Von der Leyen said she wanted "the European Green Deal to become Europe's hallmark" in order to make the EU the world's first climate-neutral continent by 2050.
However, Greenpeace on Friday accused the new commission of preparing draft new climate and environmental laws whose measures are "too weak, half-baked or missing altogether".
According to the president of the European Council, Charles Michel, it was now time for a "green revolution", following the industrial revolution, and the technological revolution.
"But we must never forget the people behind our policies. We must be just and socially-balanced," he said, adding that not all countries have the same starting point in this transition.
"Protecting our planet is the right choice, the only choice," he added.
Fossil dependency
A new report by the Universal Ecological Fund (FEU) has highlighted that some European Union member states are "still dependent on fossil fuels for their electricity and heat generation".
The largest CO2 contributors within the EU in 2018 were Germany (22 percent), the United Kingdom (10.7 percent), Italy (10 percent), Poland (9.6 percent) and France (9.3 percent).
And, worldwide, some 136 of the 184 national pledges made for the UN Paris Agreement will still be insufficient to keep global temperature rises as close as possible to 1.5 degrees.
"Because the climate pledges are voluntary, technicalities, loopholes and conditions continue to postpone decisive global action to reduce emissions and address climate change," the report states.
UN secretary-general Antonio Gutierrez pointed out at the beginning of the Madrid conference that according to a new UN report the world needed to reduce emissions by 7.6 percent each year between 2020 and 2030 to meet the Paris objectives.
"It is imperative that governments not only honour their national contributions under the Paris Agreement, [but] they [also] need to substantially increase their ambition," said Gutierrez, who believes that youth "leadership" and "mobilisation" contrasts with government inaction.
MEPs visit next week
According to the president of the European Parliament, David Sassoli, the response to climate change is multilateralism.

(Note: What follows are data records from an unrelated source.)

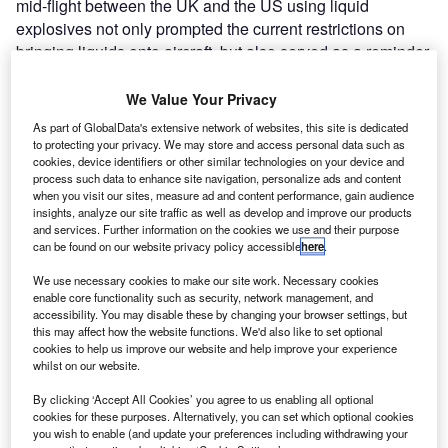
mid-flight between the UK and the US using liquid
explosives not only prompted the current restrictions on
bringing liquids onto aircraft, but also served as a reminder
that the threat is more real than ever.
The London bomb plot in late 2006, which allegedly
We Value Your Privacy
involved liquid components taken on board in carry-on
As part of GlobalData's extensive network of websites, this site is dedicated
luggage, required swift action by the aviation security
to protecting your privacy. We may store and access personal data such as
cookies, device identifiers or other similar technologies on your device and
authorities, and got just that. The current 3-1-1 code of
process such data to enhance site navigation, personalize ads and content
practice for carry-on bags in the US limits bottle sizes to
when you visit our sites, measure ad and content performance, gain audience
3oz, all to be contained in one clear quart-size bag per
insights, analyze our site traffic as well as develop and improve our products
and services. Further information on the cookies we use and their purpose
person. Now the authorities are looking beyond immediate,
can be found on our website privacy policy accessible
here
.
short-term measures to more sophisticated and
sustainable responses.
We use necessary cookies to make our site work. Necessary cookies
enable core functionality such as security, network management, and
accessibility. You may disable these by changing your browser settings, but
this may affect how the website functions. We'd also like to set optional
Go deeper with GlobalData
cookies to help us improve our website and help improve your experience
whilst on our website.
Reports
By clicking ‘Accept All Cookies’ you agree to us enabling all optional
The Future of ESG
cookies for these purposes. Alternatively, you can set which optional cookies
you wish to enable (and update your preferences including withdrawing your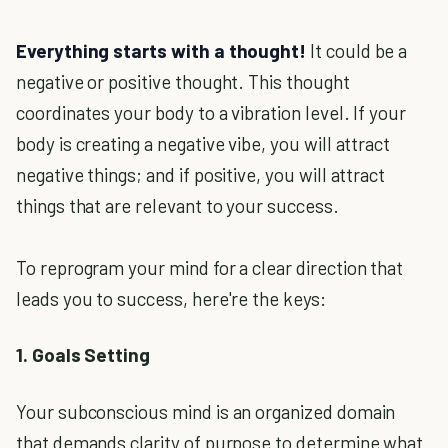
Everything starts with a thought!
It could be a
negative or positive thought. This thought
coordinates your body to a vibration level. If your
body is creating a negative vibe, you will attract
negative things; and if positive, you will attract
things that are relevant to your success.
To reprogram your mind for a clear direction that
leads you to success, here're the keys:
1. Goals Setting
Your subconscious mind is an organized domain
that demands clarity of purpose to determine what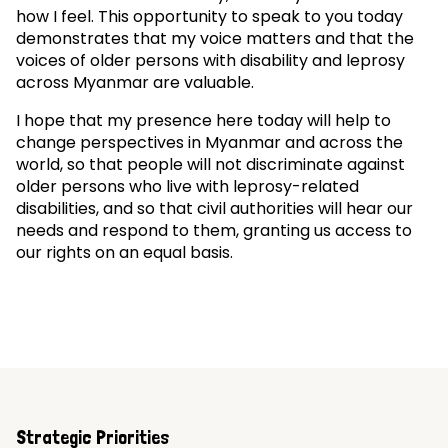
how I feel. This opportunity to speak to you today
demonstrates that my voice matters and that the
voices of older persons with disability and leprosy
across Myanmar are valuable.
I hope that my presence here today will help to
change perspectives in Myanmar and across the
world, so that people will not discriminate against
older persons who live with leprosy-related
disabilities, and so that civil authorities will hear our
needs and respond to them, granting us access to
our rights on an equal basis.
Strategic Priorities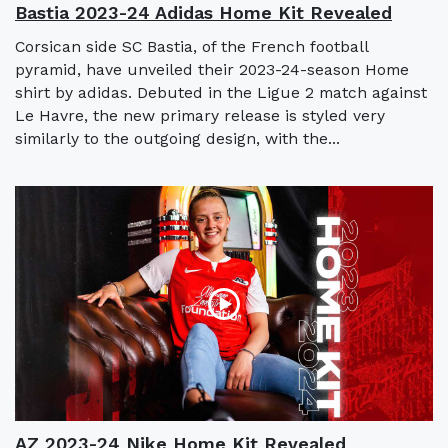
Bastia 2023-24 Adidas Home Kit Revealed
Corsican side SC Bastia, of the French football
pyramid, have unveiled their 2023-24-season Home
shirt by adidas. Debuted in the Ligue 2 match against
Le Havre, the new primary release is styled very
similarly to the outgoing design, with the...
AZ 2023-24 Nike Home Kit Revealed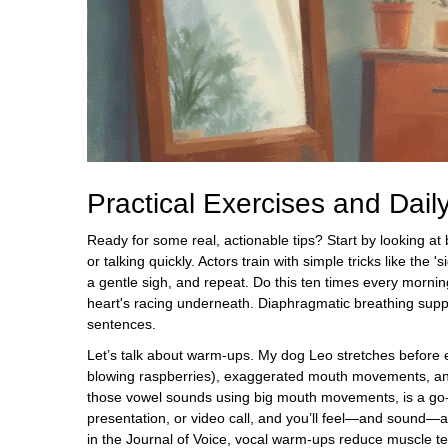
Practical Exercises and Dail
Ready for some real, actionable tips? Start by looking at
or talking quickly. Actors train with simple tricks like th
a gentle sigh, and repeat. Do this ten times every morni
heart's racing underneath. Diaphragmatic breathing suppor
sentences.
Let’s talk about warm-ups. My dog Leo stretches before e
blowing raspberries), exaggerated mouth movements, and
those vowel sounds using big mouth movements, is a go-t
presentation, or video call, and you’ll feel—and sound—a
in the Journal of Voice, vocal warm-ups reduce muscle te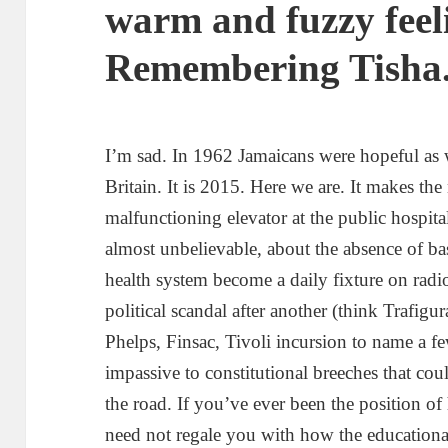
warm and fuzzy feeli
Remembering Tisha
I’m sad. In 1962 Jamaicans were hopeful as
Britain. It is 2015. Here we are. It makes th
malfunctioning elevator at the public hospital
almost unbelievable, about the absence of bas
health system become a daily fixture on ra
political scandal after another (think Trafig
Phelps, Finsac, Tivoli incursion to name a 
impassive to constitutional breeches that co
the road. If you’ve ever been the position of 
need not regale you with how the educationa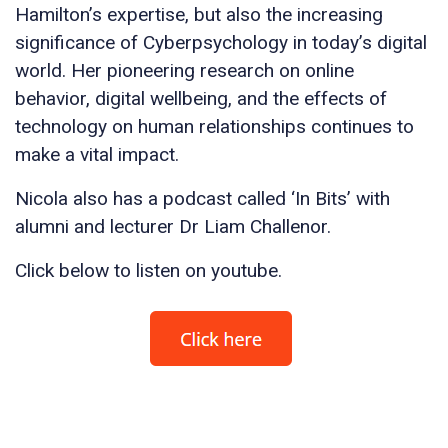
Hamilton’s expertise, but also the increasing
significance of Cyberpsychology in today’s digital
world. Her pioneering research on online
behavior, digital wellbeing, and the effects of
technology on human relationships continues to
make a vital impact.
Nicola also has a podcast called ‘In Bits’ with
alumni and lecturer Dr Liam Challenor.
Click below to listen on youtube.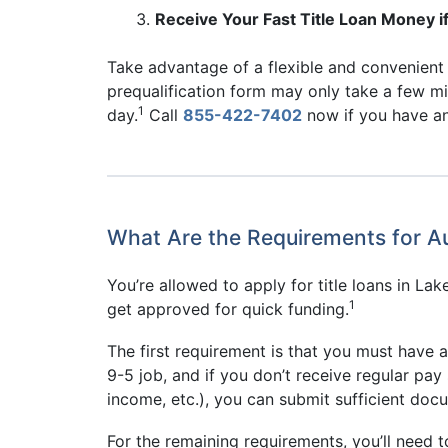
Receive Your Fast Title Loan Money if
Take advantage of a flexible and convenient a
prequalification form may only take a few m
1
day.
Call
855-422-7402
now if you have any
What Are the Requirements for Au
You’re allowed to apply for title loans in L
1
get approved for quick funding.
The first requirement is that you must have 
9-5 job, and if you don’t receive regular pa
income, etc.), you can submit sufficient docu
For the remaining requirements, you’ll need t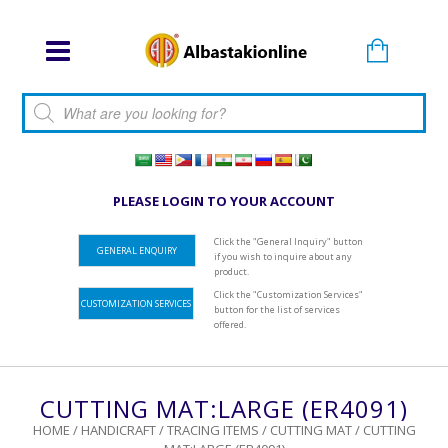
Products search
PLEASE LOGIN TO YOUR ACCOUNT
Click the "General Inquiry" button
GENERAL ENQUIRY
if you wish to inquire about any
product.
Click the "Customization Services"
CUSTOMIZATION SERVICES
button for the list of services
offered.
CUTTING MAT:LARGE (ER4091)
HOME
/
HANDICRAFT
/
TRACING ITEMS
/
CUTTING MAT
/ CUTTING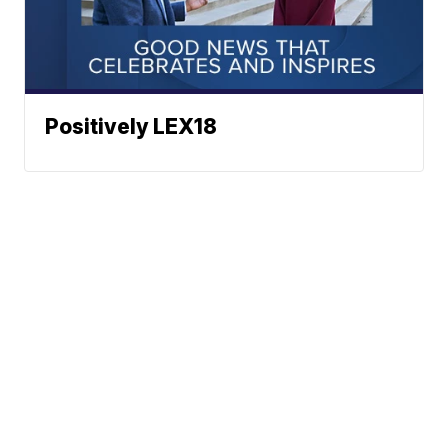
Positively LEX18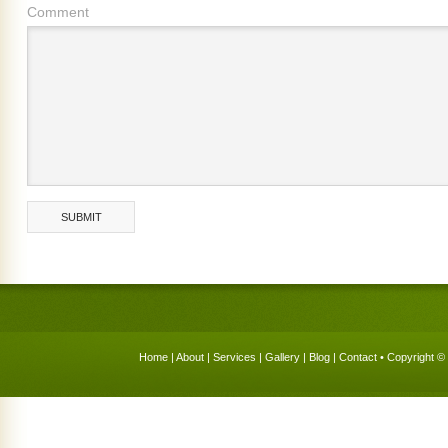
Comment
Home
|
About
|
Services
|
Gallery
|
Blog
|
Contact
• Copyright © 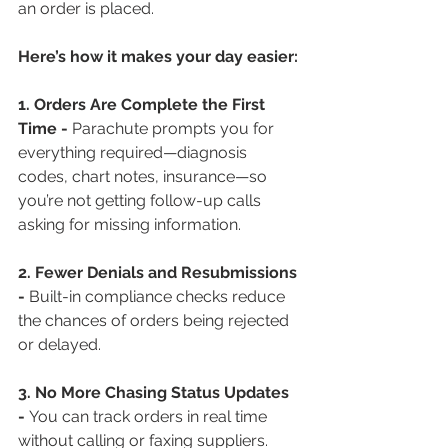
an order is placed.
Here’s how it makes your day easier:
1. Orders Are Complete the First 
Time - 
Parachute prompts you for 
everything required—diagnosis 
codes, chart notes, insurance—so 
you’re not getting follow-up calls 
asking for missing information.
2. Fewer Denials and Resubmissions 
- 
Built-in compliance checks reduce 
the chances of orders being rejected 
or delayed.
3. No More Chasing Status Updates 
- 
You can track orders in real time 
without calling or faxing suppliers.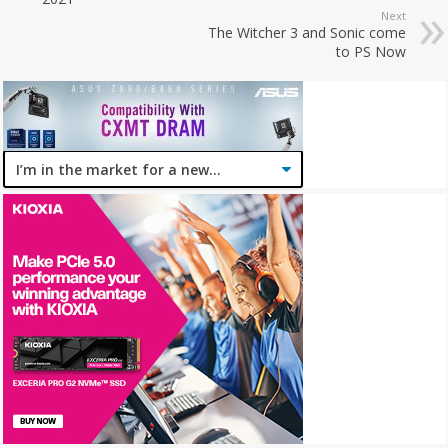
Next
The Witcher 3 and Sonic come
to PS Now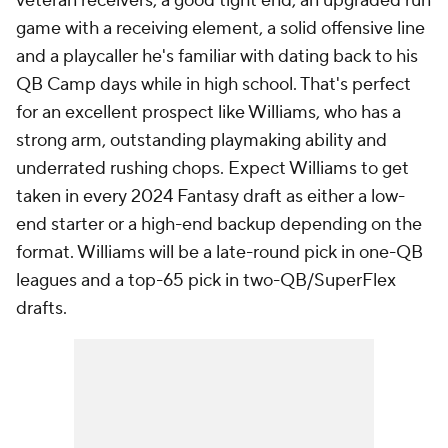
veteran receivers, a good tight end, an upgraded run
game with a receiving element, a solid offensive line
and a playcaller he's familiar with dating back to his
QB Camp days while in high school. That's perfect
for an excellent prospect like Williams, who has a
strong arm, outstanding playmaking ability and
underrated rushing chops. Expect Williams to get
taken in every 2024 Fantasy draft as either a low-
end starter or a high-end backup depending on the
format. Williams will be a late-round pick in one-QB
leagues and a top-65 pick in two-QB/SuperFlex
drafts.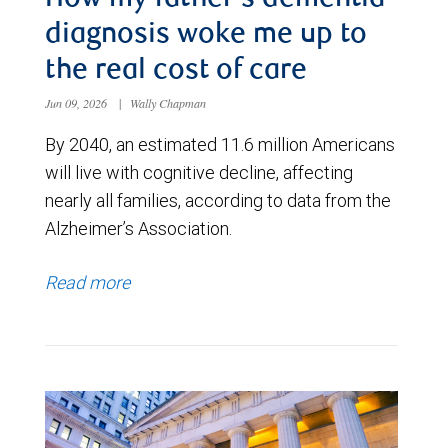
diagnosis woke me up to
the real cost of care
Jun 09, 2026
|
Wally Chapman
By 2040, an estimated 11.6 million Americans
will live with cognitive decline, affecting
nearly all families, according to data from the
Alzheimer’s Association.
Read more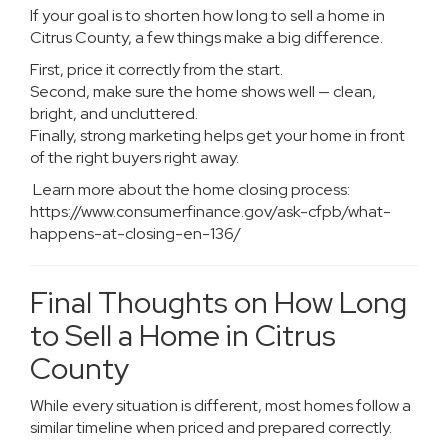
If your goal is to shorten how long to sell a home in
Citrus County, a few things make a big difference.
First, price it correctly from the start.
Second, make sure the home shows well — clean,
bright, and uncluttered.
Finally, strong marketing helps get your home in front
of the right buyers right away.
Learn more about the home closing process:
https://www.consumerfinance.gov/ask-cfpb/what-
happens-at-closing-en-136/
Final Thoughts on How Long
to Sell a Home in Citrus
County
While every situation is different, most homes follow a
similar timeline when priced and prepared correctly.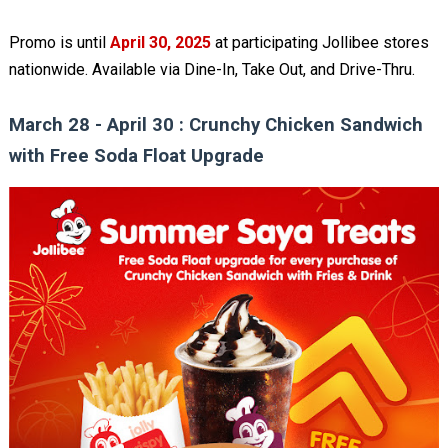
Promo is until
April 30, 2025
at participating Jollibee stores
nationwide. Available via Dine-In, Take Out, and Drive-Thru.
March 28 - April 30 : Crunchy Chicken Sandwich
with Free Soda Float Upgrade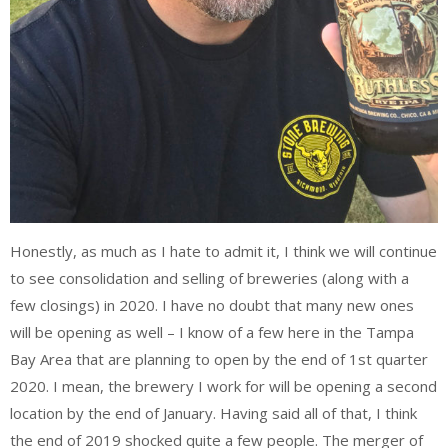
Honestly, as much as I hate to admit it, I think we will continue
to see consolidation and selling of breweries (along with a
few closings) in 2020. I have no doubt that many new ones
will be opening as well – I know of a few here in the Tampa
Bay Area that are planning to open by the end of 1st quarter
2020. I mean, the brewery I work for will be opening a second
location by the end of January. Having said all of that, I think
the end of 2019 shocked quite a few people. The merger of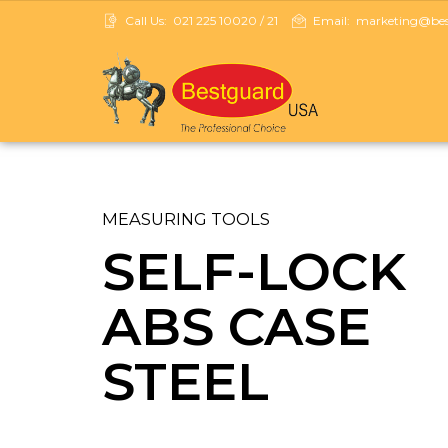
Call Us:
021 225 10020 / 21
Email:
marketing@best
MEASURING TOOLS
SELF-LOCK
ABS CASE
STEEL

An official European parliament delegation of 16 MEPs, headed by parliament's committee on environment, public health and food safety (ENVI) first vice-chair Bas Eickhout (the Greens/EFA), will take part in the COP25 from 9 to 14 December.
Last Thursday, MEPs declared a "climate emergency" and called on the new European Commission to include a 55 percent reduction target of greenhouse gas emissions by 2030. However, this might not be enough.
On a national level, MEPs called on member states to now consider aviation and shipping in their national contribution plans to reduce greenhouse gas emissions and to at least double their contributions to the international Green Climate Fund - both initiatives under the UN framework on climate change.